After 10 years in China, nine of them as China correspondent, Stephen McDonell has filed his last story for the ABC.

He’s spending Christmas in Australia then heading back to Beijing to join the BBC on January 18, leaving Aunty after a long career that included stints on Four Corners, 7.30 and Lateline. But after so long in Beijing, he told Crikey yesterday, he just couldn’t bring himself to leave.

“They wanted to bring me back,” he says. “Most ABC correspondents get posted for around three or four years. I had three postings in a row.”

“I can’t complain. I had a good run with the ABC. But when the time came, I thought, I’ve become a China guy now. The place fascinates me. The BBC offered me a job, and I’ve taken it.”

Over his decade reporting on China, McDonell has seen the country change at breakneck speed. In a special hour-long episode of Foreign Correspondent to air on Tuesday, he revisits the people and places that featured in some of his most memorable stories for the ABC, from covering earthquakes to environmental pollution to the shifting economy.

His host country was not always thrilled with his reporting, with McDonell sometimes tailed or otherwise discouraged from pursuing stories Chinese authorities would rather keep hidden. Last year, ABC corporate affairs director Michael Millet had a 40-minute meeting with China’s Australian ambassador, who urged the ABC to pull a story McDonell had done on the China’s ethnic minority Uighur people in the autonomous region of Xinjiang (the ABC ended up airing the story regardless).

For several years, the Foreign Correspondents’ Club of China has been surveying its members on conditions for foreign correspondents in China. Every year, most say the situation gets worse. The most recent report found four in five journalists surveyed said the situation had stayed the same or deteriorated over the past year, and many cited difficulties obtaining passes and permits, as well as some more serious instances of intimidation.

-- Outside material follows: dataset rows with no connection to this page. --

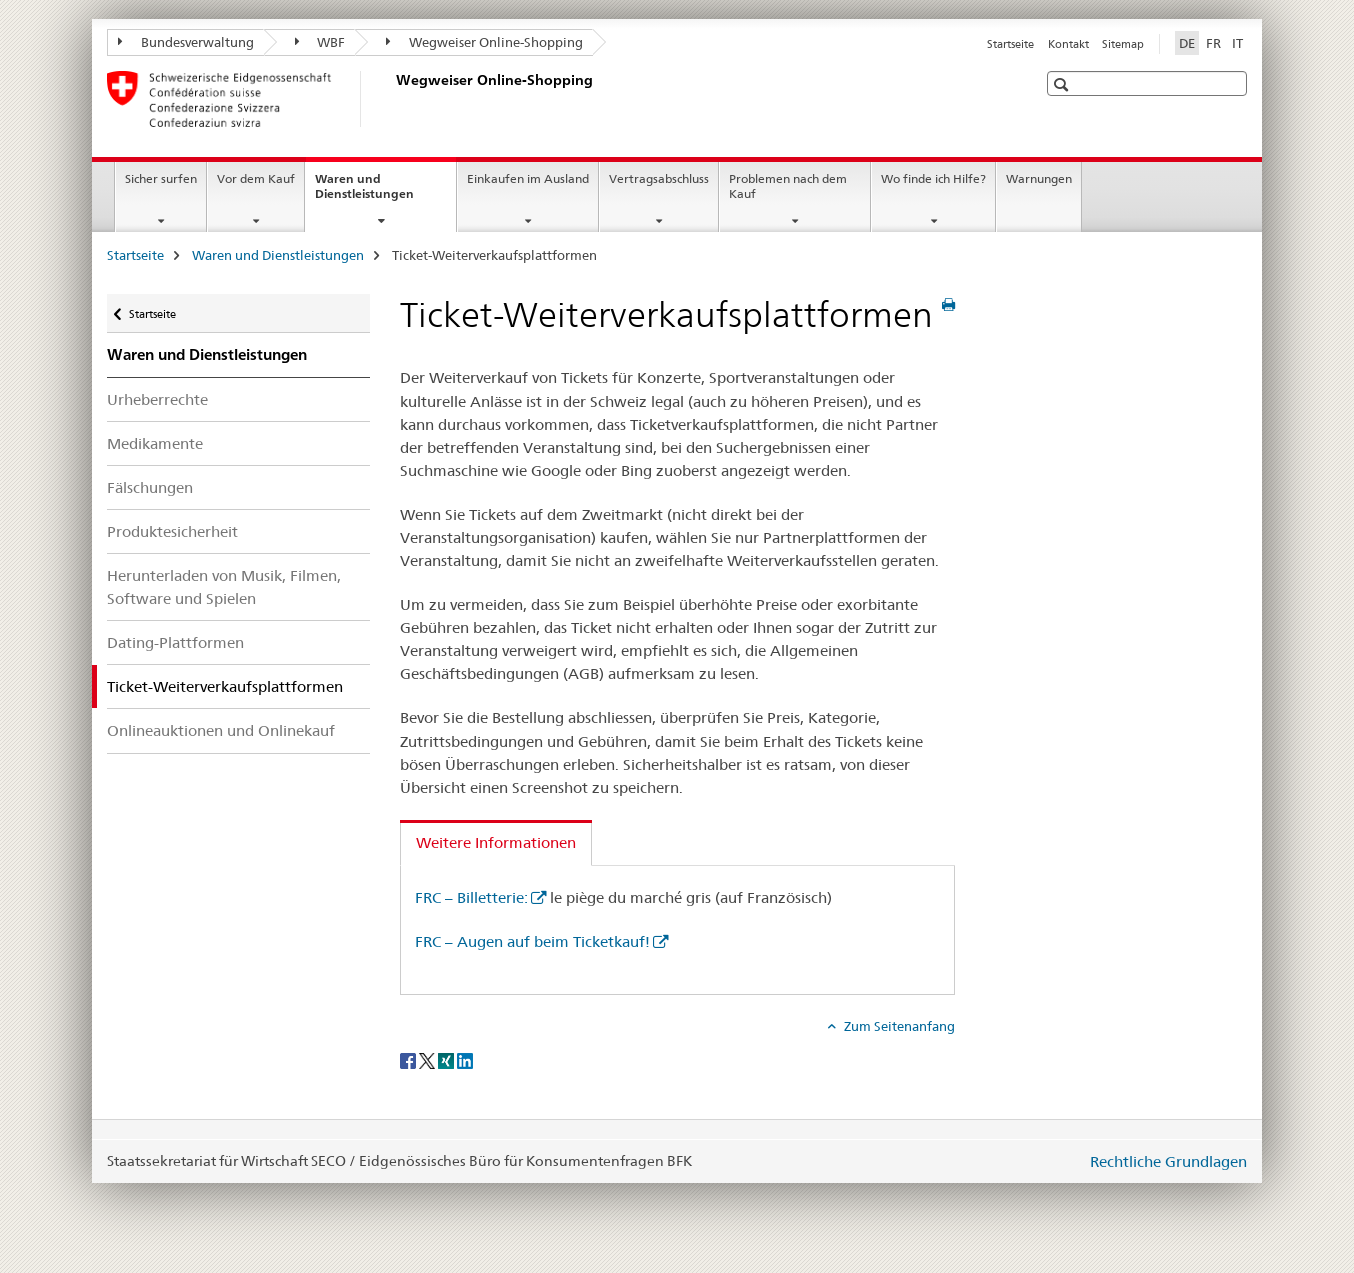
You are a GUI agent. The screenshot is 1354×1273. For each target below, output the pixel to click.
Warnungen (1039, 178)
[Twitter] (428, 1059)
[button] (1063, 84)
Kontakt (1068, 44)
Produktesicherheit (172, 531)
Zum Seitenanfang (898, 1026)
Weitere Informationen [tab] (496, 842)
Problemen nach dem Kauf (788, 186)
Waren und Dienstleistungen (385, 193)
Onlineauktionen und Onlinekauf (221, 730)
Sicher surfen (161, 178)
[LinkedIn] (465, 1059)
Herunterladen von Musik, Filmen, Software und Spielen (224, 587)
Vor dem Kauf (256, 178)
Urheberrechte (157, 399)
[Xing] (447, 1059)
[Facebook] (409, 1059)
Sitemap (1123, 44)
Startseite (1010, 44)
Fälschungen (150, 487)
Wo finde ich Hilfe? (933, 178)
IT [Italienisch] (1237, 43)
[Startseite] (392, 99)
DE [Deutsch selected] (1187, 43)
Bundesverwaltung (186, 42)
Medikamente (155, 443)
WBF (320, 42)
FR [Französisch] (1213, 43)
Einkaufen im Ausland (528, 178)
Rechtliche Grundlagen (1168, 1161)
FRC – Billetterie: (471, 897)
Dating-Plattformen (175, 642)
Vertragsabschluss (659, 178)
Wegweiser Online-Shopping (484, 42)
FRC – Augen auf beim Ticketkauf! (532, 941)
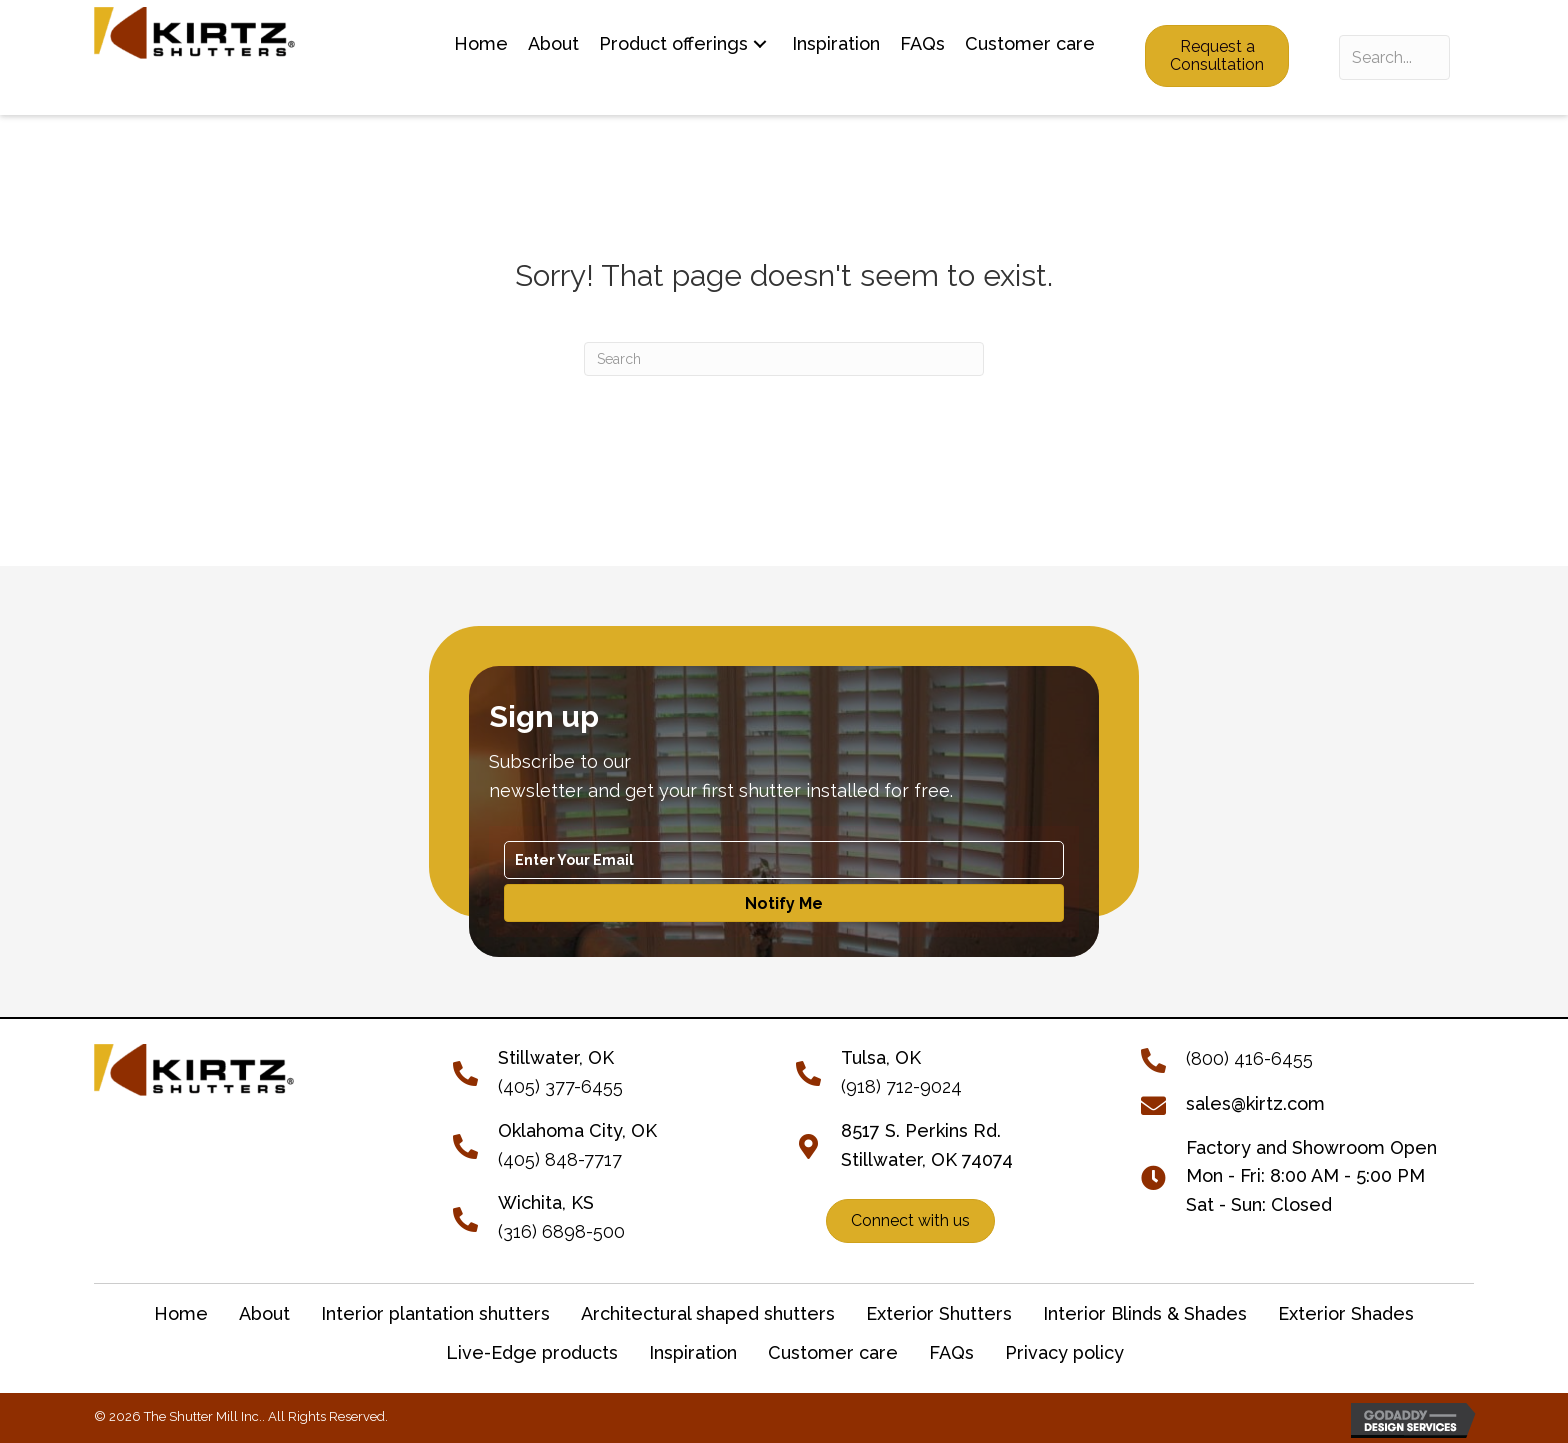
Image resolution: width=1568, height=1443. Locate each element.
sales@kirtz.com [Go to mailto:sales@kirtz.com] (1255, 1103)
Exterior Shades (1346, 1313)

For example, in May, an Al Jazeera correspondent had film footage deleted by police armed with rifles and shotguns after filming violent protests in Sichuan province.

McDonell says the best time for foreign reporters in China came in the lead-up to the 2008 Olympics. “China wanted to impress the world,” he said. One of the ways they did this was by abolishing a law that said foreign reporters needed the permission of local provincial governments to go anywhere to film. “In the run-up to the Olympics, they ditched that rule, and it never came back. That was a great change for us.”

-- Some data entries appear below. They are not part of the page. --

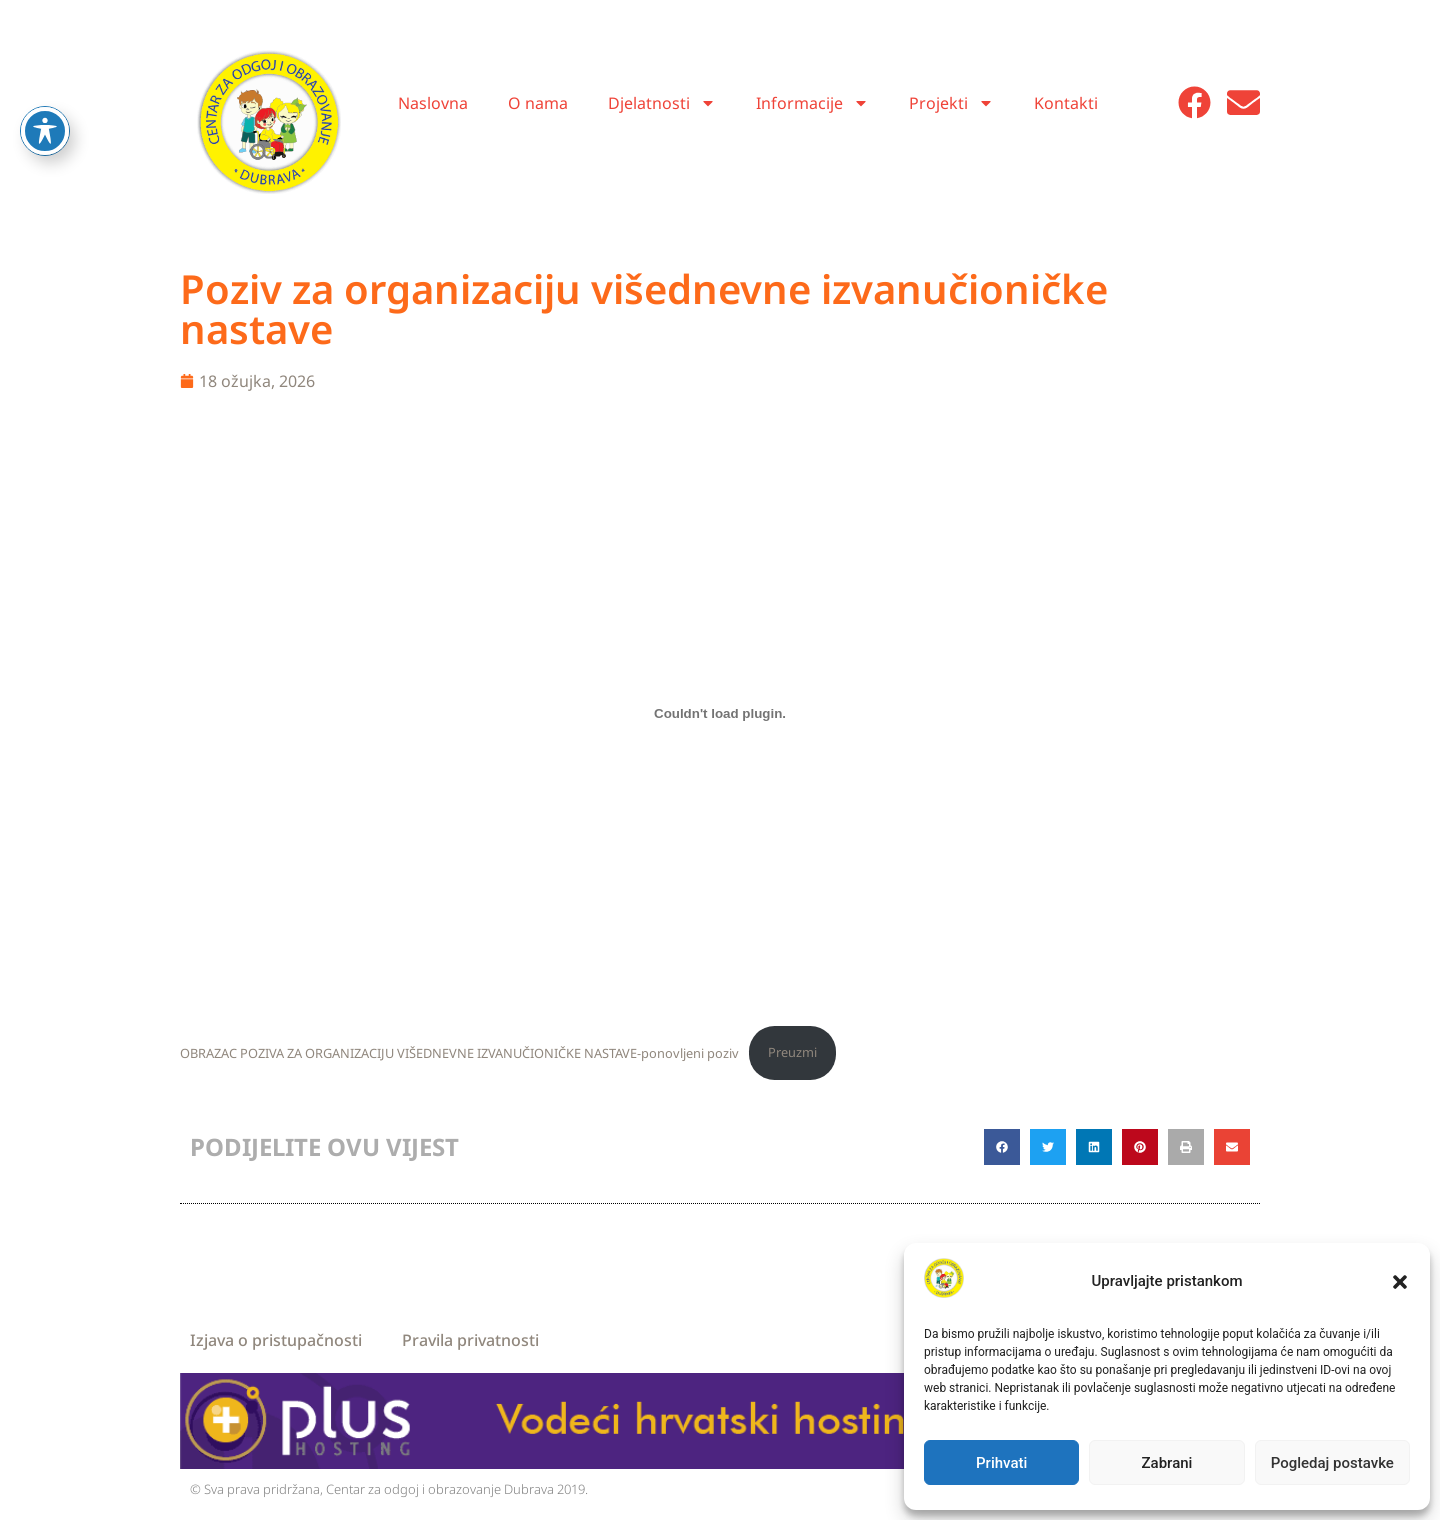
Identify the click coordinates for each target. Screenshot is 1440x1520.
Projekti (951, 103)
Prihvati (1001, 1463)
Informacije (812, 103)
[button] (1400, 1282)
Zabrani (1167, 1463)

But since then, he says, in many ways the situation for foreign journalists has deteriorated. “When certain outlets do stories the government doesn’t like, they get punished in certain ways. For example, visas for new correspondents wouldn’t be issued, or would take a long time to be issued.” The worst example of this of course was The New York Times, which has been unable to bring new correspondents into the country for over a year.

Talking to some people and getting to certain places remains difficult. Getting into Tibet is impossible. When McDonell spent some time in Xinjaing in north-western China last year, he and his team were tailed by dozens of officials the whole time they were there.

Luckily McDonell has rarely had to face this alone. The ABC’s China team is still substantial. While all news outlets have pulled back on foreign bureaux in recent years, the ABC has turned Beijing into one of its regional hubs. This means that while reporters in other parts of the world increasingly operate as VJs — “video journalists” who both report and film, often on their own or with only a local fixer — the ABC’s Beijing bureau still is home to two correspondents, one or two camera operators, and several local producers.

“As a result of budget cuts other bureaus have been drastically cut back,” McDonell said. “I think it’s really terrible. Tokyo, Bangkok and New Delhi have been gutted. And at this time in our development, you’d want pretty solid coverage of Asia, and instead its been cut right back. One VJ, no studios, no local staff, no local expertise.”

Nonetheless, McDonell’s pretty bullish on China coverage. For Australia outlets, he expects, Beijing will be the last bureau to survive.

“China’s such a vast and interesting place, that doesn’t know how not to make news. It might be difficult, but it’s never boring. And its importance will not decrease in coming years.”

And there’s considerable appetite for China stories, he adds, though all current correspondents are constrained by time and resources. “We could file twice as many China stories and the ABC would run them,” he said. “I know my colleagues from the Financial Review, The Sydney Morning Herald and The Age have huge demand. There’s never any problem selling their stories.

“Other places may be wound back. But I think China correspondents will be the last ones standing.”